## [WORK INSTRUCTIONS]
Starting with the line that contains "informatie verre van volledig zijn." and stopping after the line that contains "management beweerde toen", return each line below exactly as written, with no others.

↓

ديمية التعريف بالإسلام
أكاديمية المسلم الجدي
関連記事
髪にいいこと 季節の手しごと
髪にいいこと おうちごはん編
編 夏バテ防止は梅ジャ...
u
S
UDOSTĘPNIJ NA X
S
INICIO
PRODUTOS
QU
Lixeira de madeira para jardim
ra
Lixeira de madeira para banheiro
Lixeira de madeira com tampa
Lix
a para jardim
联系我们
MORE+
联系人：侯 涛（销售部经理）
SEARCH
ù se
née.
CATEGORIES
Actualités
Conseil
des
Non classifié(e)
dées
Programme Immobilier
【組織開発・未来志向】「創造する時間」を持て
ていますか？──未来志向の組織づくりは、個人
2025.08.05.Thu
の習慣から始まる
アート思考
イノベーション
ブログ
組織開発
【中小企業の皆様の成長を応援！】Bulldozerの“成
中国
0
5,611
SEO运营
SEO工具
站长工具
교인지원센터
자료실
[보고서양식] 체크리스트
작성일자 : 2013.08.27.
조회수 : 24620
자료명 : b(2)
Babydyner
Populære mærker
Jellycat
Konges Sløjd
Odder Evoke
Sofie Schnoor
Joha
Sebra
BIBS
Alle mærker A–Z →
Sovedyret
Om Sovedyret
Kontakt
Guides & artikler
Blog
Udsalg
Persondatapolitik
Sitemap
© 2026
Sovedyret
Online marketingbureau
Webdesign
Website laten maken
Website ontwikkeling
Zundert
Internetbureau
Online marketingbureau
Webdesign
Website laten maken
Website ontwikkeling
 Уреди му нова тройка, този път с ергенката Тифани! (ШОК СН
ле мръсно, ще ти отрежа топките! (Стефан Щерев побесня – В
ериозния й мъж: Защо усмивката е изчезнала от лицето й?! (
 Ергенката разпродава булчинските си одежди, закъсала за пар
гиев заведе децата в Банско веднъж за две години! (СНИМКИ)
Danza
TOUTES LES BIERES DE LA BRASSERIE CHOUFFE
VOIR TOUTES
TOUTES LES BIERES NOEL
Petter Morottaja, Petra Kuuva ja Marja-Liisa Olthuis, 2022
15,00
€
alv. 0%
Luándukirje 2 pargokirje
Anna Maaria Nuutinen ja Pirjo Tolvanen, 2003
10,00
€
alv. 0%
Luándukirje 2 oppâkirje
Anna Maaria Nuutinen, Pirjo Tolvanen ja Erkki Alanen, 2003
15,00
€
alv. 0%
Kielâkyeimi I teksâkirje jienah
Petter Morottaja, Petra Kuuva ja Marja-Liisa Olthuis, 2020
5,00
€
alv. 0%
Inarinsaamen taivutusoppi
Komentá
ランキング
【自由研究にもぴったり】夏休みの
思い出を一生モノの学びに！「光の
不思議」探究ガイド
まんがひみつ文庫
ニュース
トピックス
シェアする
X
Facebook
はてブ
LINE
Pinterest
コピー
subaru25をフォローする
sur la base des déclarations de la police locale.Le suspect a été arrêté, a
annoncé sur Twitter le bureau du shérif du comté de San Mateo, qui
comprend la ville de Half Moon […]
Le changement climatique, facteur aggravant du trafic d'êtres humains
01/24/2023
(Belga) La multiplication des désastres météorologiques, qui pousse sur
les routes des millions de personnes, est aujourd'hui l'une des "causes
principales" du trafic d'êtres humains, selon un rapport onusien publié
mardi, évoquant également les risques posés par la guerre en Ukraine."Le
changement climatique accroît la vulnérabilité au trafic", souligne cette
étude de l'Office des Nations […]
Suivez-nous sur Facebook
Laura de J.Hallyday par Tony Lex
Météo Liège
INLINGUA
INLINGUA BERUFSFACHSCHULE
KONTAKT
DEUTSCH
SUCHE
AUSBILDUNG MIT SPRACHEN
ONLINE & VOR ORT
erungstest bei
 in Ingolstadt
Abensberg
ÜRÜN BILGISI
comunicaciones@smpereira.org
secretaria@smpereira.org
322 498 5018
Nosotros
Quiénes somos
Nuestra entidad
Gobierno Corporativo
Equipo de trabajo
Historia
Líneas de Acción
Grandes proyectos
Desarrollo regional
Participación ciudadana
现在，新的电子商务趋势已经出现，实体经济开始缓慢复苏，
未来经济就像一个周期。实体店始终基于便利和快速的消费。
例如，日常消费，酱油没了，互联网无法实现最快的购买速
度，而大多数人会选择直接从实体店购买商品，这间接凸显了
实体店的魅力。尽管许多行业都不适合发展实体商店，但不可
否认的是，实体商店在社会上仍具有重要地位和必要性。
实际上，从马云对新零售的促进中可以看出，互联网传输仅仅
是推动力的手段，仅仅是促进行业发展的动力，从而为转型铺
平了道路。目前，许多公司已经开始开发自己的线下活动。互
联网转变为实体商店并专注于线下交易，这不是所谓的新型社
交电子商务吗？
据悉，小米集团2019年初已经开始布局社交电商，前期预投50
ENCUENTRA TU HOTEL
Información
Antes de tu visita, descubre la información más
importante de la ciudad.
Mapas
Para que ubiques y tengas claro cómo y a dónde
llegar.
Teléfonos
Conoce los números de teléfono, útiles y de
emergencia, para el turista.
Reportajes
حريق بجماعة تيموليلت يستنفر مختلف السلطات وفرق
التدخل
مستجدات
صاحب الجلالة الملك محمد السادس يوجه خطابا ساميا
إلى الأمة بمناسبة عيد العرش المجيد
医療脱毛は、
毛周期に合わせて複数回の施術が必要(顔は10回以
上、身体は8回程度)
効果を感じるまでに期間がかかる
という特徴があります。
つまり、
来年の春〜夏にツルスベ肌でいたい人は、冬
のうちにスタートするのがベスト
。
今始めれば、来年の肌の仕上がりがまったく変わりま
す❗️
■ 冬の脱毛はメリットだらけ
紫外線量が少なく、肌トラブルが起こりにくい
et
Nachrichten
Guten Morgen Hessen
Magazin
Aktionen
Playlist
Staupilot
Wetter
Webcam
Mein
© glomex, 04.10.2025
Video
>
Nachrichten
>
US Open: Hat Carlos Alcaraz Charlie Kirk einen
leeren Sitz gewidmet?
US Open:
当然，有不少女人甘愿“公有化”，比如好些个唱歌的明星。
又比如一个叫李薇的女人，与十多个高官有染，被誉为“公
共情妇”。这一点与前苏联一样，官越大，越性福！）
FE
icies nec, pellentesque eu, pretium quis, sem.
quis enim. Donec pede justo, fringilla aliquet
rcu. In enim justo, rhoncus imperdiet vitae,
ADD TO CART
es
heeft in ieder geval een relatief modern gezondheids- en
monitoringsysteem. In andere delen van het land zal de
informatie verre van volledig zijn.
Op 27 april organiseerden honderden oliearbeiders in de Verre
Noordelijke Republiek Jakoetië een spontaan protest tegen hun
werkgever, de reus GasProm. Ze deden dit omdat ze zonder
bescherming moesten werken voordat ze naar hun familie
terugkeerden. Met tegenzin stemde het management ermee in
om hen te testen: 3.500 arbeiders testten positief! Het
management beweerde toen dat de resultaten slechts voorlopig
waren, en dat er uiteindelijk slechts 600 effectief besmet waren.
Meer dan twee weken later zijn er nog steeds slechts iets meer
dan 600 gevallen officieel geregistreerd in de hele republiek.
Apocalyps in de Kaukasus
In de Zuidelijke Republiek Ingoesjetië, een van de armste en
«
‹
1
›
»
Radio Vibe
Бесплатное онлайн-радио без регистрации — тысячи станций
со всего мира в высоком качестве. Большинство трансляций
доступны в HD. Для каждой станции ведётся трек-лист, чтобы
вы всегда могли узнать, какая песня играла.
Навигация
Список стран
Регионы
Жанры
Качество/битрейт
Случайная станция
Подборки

↑

## [WRITTEN RESPONSE]
informatie verre van volledig zijn.
Op 27 april organiseerden honderden oliearbeiders in de Verre
Noordelijke Republiek Jakoetië een spontaan protest tegen hun
werkgever, de reus GasProm. Ze deden dit omdat ze zonder
bescherming moesten werken voordat ze naar hun familie
terugkeerden. Met tegenzin stemde het management ermee in
om hen te testen: 3.500 arbeiders testten positief! Het
management beweerde toen dat de resultaten slechts voorlopig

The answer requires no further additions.